A champion Of Indian crafts

Over the years, label Anita Dongre has worked not only with SEWA (she first met the late Elaben Bhatt, SEWA’s founder, eight years ago), but she’s also adopted around seven villages in Maharashtra; she runs tailoring units with local women, and some of her simpler designs are made here. Anita also works with Chikankari artists in Lucknow (again, with SEWA), Kantha embroidery artisans in Bengal, Kashmiri women as well as Kutch artisans through SEWA. She continues to use handwoven fabrics in her designs and favours Banarasi silks—particularly ahimsa silk that’s cruelty-free.

Anita Dongre


Now, Anita has started Grassroot, a home line with the Princess Diya Kumari Foundation. In fact, the bag that was sent as an invite to guests for the Rewild’23 show was a product of this line.

“We are planning to create a home line using crafts like Gota Patti and block printing, for soft furnishings like table covers, mats, throws and cushions,” she shares.

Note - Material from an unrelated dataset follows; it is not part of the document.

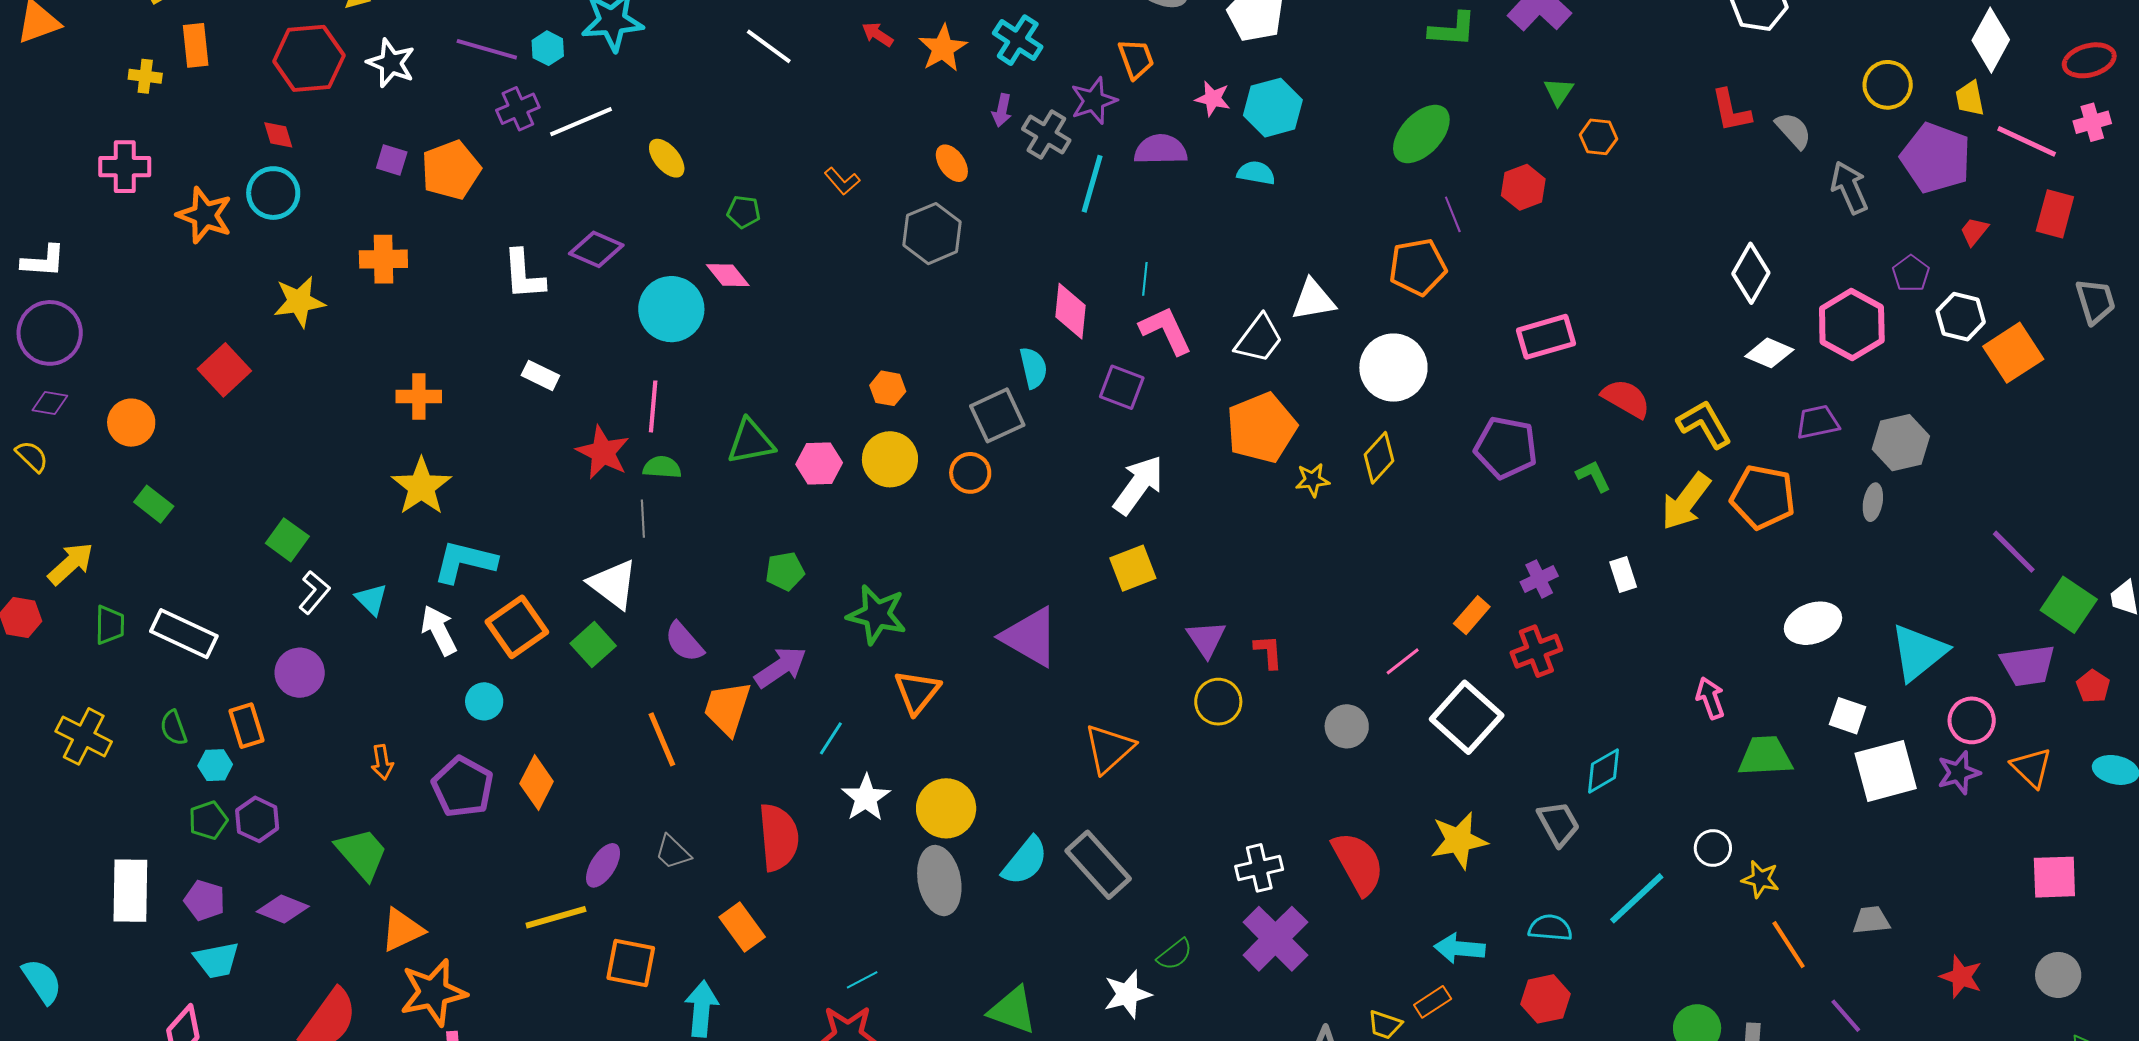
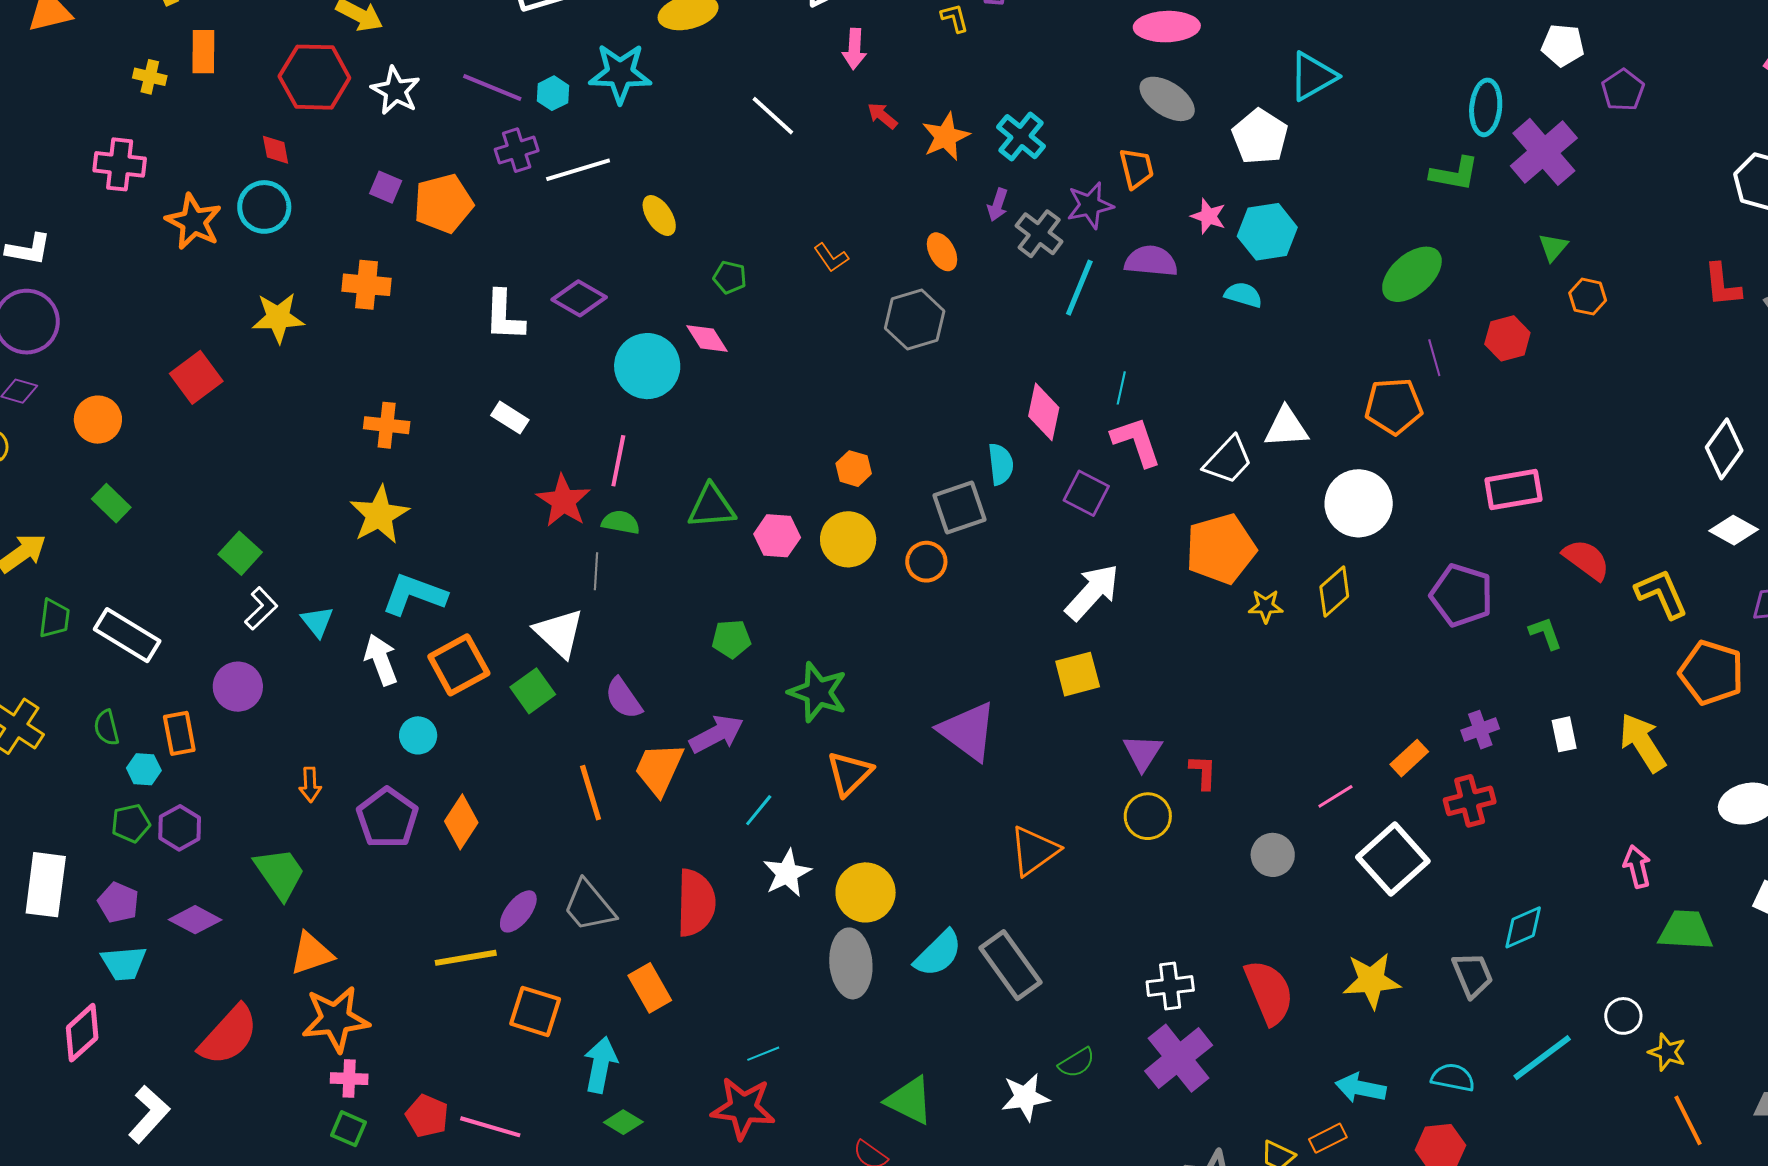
yellow arrow: (1686, 501) -> (1643, 743), moved, turned 104
gray trapezoid: (673, 852) -> (589, 906), size x1.5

Anita is currently working on her summer collection, her muse as always the strong, independent, modern Indian woman. With a busy 2023 (she launched stores in Kala Ghoda, Dubai, and Ahmedabad), any business expansion is dictated by her brides.

Anita Dongre


“Whenever we decide to expand, we start with where brides are flying in from or ordering online. We do what we can to make the exciting process of choosing their wedding trousseau easier,” she says.

Over the years, her own jewellery line, Pinkcity, has evolved into ornaments that can be attached and worn as a statement piece or dismantled into smaller pieces for everyday use. “The Indian woman today isn’t looking to buy jewellery or clothing to only wear once,” she says. “That’s the direction in which this collection of jewellery is evolving.”

As a force to reckon with in the world of design, Anita has so much more to bring to the table: “I say, Reemaben (the present director of SEWA), bring it on! Let’s take on more projects together. I have miles to go before I sleep, just like the poem by Robert Frost.”